New Parents: Building Bonds With Babies and Brands

Building Bonds With Babies and Brands

New parents have to make many decisions about which products they will buy, such as strollers, car seats, cribs, diapers and baby food. In addition, parents might also be considering the purchase of a new car, a larger home or a life insurance policy.

Yet at the one time new parents really need the most information, they are also avoiding the interruption of ads. So marketers have to work hard to earn their attention, keeping in mind there is a very tight window of opportunity in which new parents will choose brands—and often will not change them for six or seven years.

Nielsen research finds that consumers aged 18 to 49 have had a significant drop-off in watching television. In fact, people are blocking ads more than ever due to ad blockers—in January 2015 there were 198 million ad blockers installed compared to 376 million in January 2016.

P&G’s Chief Brand Officer Mark Pritchard, summed it up best when he said: “We bombarded consumers with thousands of ads a day. Subjected them to endless loads. Interrupted them with pop ups and overpopulated their screens.”

So as an industry, marketers are trying to reach out and change how they communicate with parents. They are moving more and more to pull marketing to deliver useful content and give consumers a choice along with added value throughout the customer journey. This provides the opportunity to own the media as opposed to fitting in with existing options.

For example, here is a clever video by Mattel in which the brand speaks to parents, addressing their concerns about Barbie stereotypes by showing parents that Barbie can be anything.

Marketers can pull in an audience using search or social—but they need to know what people are searching for.

Thanks to the reach of Outbrain technology, we can see millions of pieces of content across multiple networks. And by analyzing the data within a dedicated category, we can see exactly what type of content each individual consumes and when they consume it.

For example, over the past four weeks in Australia, there were nearly 4.5 million unique visitors who engaged with parenting content. That’s a huge number of visitors—surpassed only by consumers researching travel content.
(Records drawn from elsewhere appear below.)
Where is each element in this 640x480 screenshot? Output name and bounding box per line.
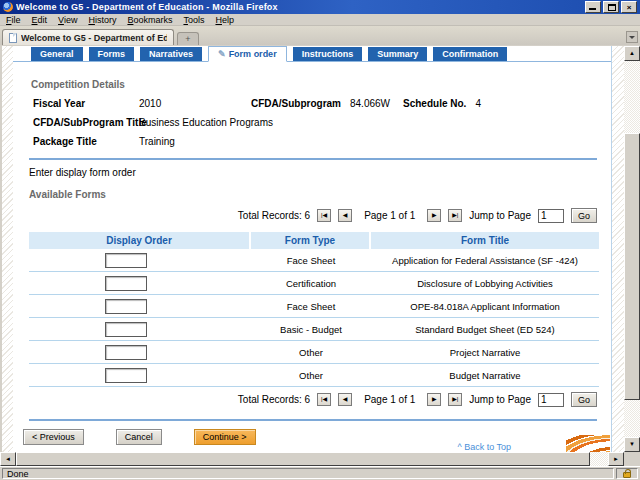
first-page-button[interactable]: |◀ [317,393,331,406]
back-to-top-link[interactable]: ^ Back to Top [457,442,511,452]
lock-icon [623,472,631,478]
browser-tab[interactable]: Welcome to G5 - Department of Edu... [2,29,174,45]
display-order-input[interactable] [105,322,147,337]
scroll-up-button[interactable]: ▲ [624,46,640,61]
scroll-down-button[interactable]: ▼ [624,437,640,452]
tab-forms[interactable]: Forms [89,47,135,61]
menu-history[interactable]: History [88,15,116,25]
jump-to-page-label: Jump to Page [469,394,531,405]
package-title-value: Training [139,136,175,147]
jump-to-page-input[interactable] [538,209,564,223]
new-tab-button[interactable]: + [177,32,199,45]
table-row: Face Sheet OPE-84.018A Applicant Informa… [29,295,599,318]
minimize-icon [589,8,596,10]
page-viewport: General Forms Narratives ✎ Form order In… [0,46,640,452]
schedule-no-value: 4 [475,98,481,109]
table-row: Certification Disclosure of Lobbying Act… [29,272,599,295]
vertical-scrollbar[interactable]: ▲ ▼ [624,46,640,452]
scrollbar-corner [624,452,640,466]
form-type-cell: Other [251,370,371,381]
cancel-button[interactable]: Cancel [116,429,162,445]
menu-bar: File Edit View History Bookmarks Tools H… [0,14,640,26]
header-form-title: Form Title [371,232,599,249]
page-tab-bar: General Forms Narratives ✎ Form order In… [13,46,611,62]
competition-details-heading: Competition Details [31,79,611,90]
go-button[interactable]: Go [571,208,597,223]
jump-to-page-input[interactable] [538,393,564,407]
form-type-cell: Face Sheet [251,255,371,266]
instruction-text: Enter display form order [29,167,611,178]
display-order-input[interactable] [105,276,147,291]
continue-button[interactable]: Continue > [194,429,256,445]
security-panel [616,468,638,479]
pagination-bottom: Total Records: 6 |◀ ◀ Page 1 of 1 ▶ ▶| J… [13,392,597,407]
menu-view[interactable]: View [58,15,77,25]
form-type-cell: Certification [251,278,371,289]
fiscal-year-value: 2010 [139,98,251,109]
firefox-icon [3,2,13,12]
detail-row-fiscal-year: Fiscal Year 2010 CFDA/Subprogram 84.066W… [33,98,611,109]
list-all-tabs-button[interactable] [626,31,638,43]
horizontal-scrollbar[interactable]: ◄ ► [0,452,640,466]
minimize-button[interactable] [585,1,601,13]
menu-bookmarks[interactable]: Bookmarks [127,15,172,25]
form-type-cell: Other [251,347,371,358]
form-title-cell: Budget Narrative [371,370,599,381]
pagination-top: Total Records: 6 |◀ ◀ Page 1 of 1 ▶ ▶| J… [13,208,597,223]
tab-general[interactable]: General [31,47,83,61]
tab-narratives[interactable]: Narratives [140,47,202,61]
next-page-button[interactable]: ▶ [427,209,441,222]
schedule-no-label: Schedule No. [403,98,466,109]
go-button[interactable]: Go [571,392,597,407]
display-order-input[interactable] [105,253,147,268]
first-page-button[interactable]: |◀ [317,209,331,222]
next-page-button[interactable]: ▶ [427,393,441,406]
page-indicator: Page 1 of 1 [364,210,415,221]
vertical-scroll-thumb[interactable] [624,133,640,400]
tab-label: Summary [377,49,418,59]
available-forms-heading: Available Forms [29,189,611,200]
restore-button[interactable] [603,1,619,13]
scroll-right-button[interactable]: ► [608,452,624,466]
form-title-cell: Standard Budget Sheet (ED 524) [371,324,599,335]
last-page-button[interactable]: ▶| [448,393,462,406]
table-row: Basic - Budget Standard Budget Sheet (ED… [29,318,599,341]
menu-edit[interactable]: Edit [32,15,48,25]
title-bar: Welcome to G5 - Department of Education … [0,0,640,14]
table-row: Other Project Narrative [29,341,599,364]
display-order-input[interactable] [105,299,147,314]
display-order-input[interactable] [105,368,147,383]
last-page-button[interactable]: ▶| [448,209,462,222]
menu-file[interactable]: File [6,15,21,25]
package-title-label: Package Title [33,136,139,147]
status-text: Done [2,468,614,479]
previous-page-button[interactable]: ◀ [338,209,352,222]
cfda-title-label: CFDA/SubProgram Title [33,117,139,128]
display-order-input[interactable] [105,345,147,360]
tab-instructions[interactable]: Instructions [293,47,363,61]
window-controls: × [585,1,637,13]
tab-summary[interactable]: Summary [368,47,427,61]
scroll-left-button[interactable]: ◄ [0,452,16,466]
menu-help[interactable]: Help [215,15,234,25]
total-records: Total Records: 6 [238,394,310,405]
previous-button[interactable]: < Previous [23,429,84,445]
tab-form-order[interactable]: ✎ Form order [208,46,287,62]
page-content: General Forms Narratives ✎ Form order In… [13,46,612,452]
horizontal-scroll-track[interactable] [16,452,608,466]
chevron-down-icon [629,36,635,42]
tab-confirmation[interactable]: Confirmation [433,47,507,61]
horizontal-scroll-thumb[interactable] [16,452,590,466]
menu-tools[interactable]: Tools [183,15,204,25]
header-display-order: Display Order [29,232,249,249]
close-button[interactable]: × [621,1,637,13]
cfda-title-value: Business Education Programs [139,117,273,128]
tab-label: Forms [98,49,126,59]
form-type-cell: Basic - Budget [251,324,371,335]
jump-to-page-label: Jump to Page [469,210,531,221]
table-row: Face Sheet Application for Federal Assis… [29,249,599,272]
section-divider [29,419,597,421]
previous-page-button[interactable]: ◀ [338,393,352,406]
tab-label: Confirmation [442,49,498,59]
browser-window: Welcome to G5 - Department of Education … [0,0,640,480]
Interestingly, content about newborns and development of children is in very high demand—but very low supply. That represents a huge opportunity for marketers to develop the content that customers are seeking.

Of the unique users, 63% used smartphones and 13% used tablets—so marketers should make sure their content is optimized for mobile platforms.

Content consumption peaked at around 3pm—which makes sense as this is often nap-time for babies. Knowing this can help marketers schedule campaigns or social media posts.

As might be expected, the original source can drive how much time consumers spend engaging with parenting content.

  • Social: 4.3 minutes
  • Search: 5.0 minutes
  • Publisher page: 8 minutes—clearly a very engaged audience

Knowing when, where and how new parents are consuming content can help marketers inform their content strategy—and engage with customers who are building bonds with babies and brands.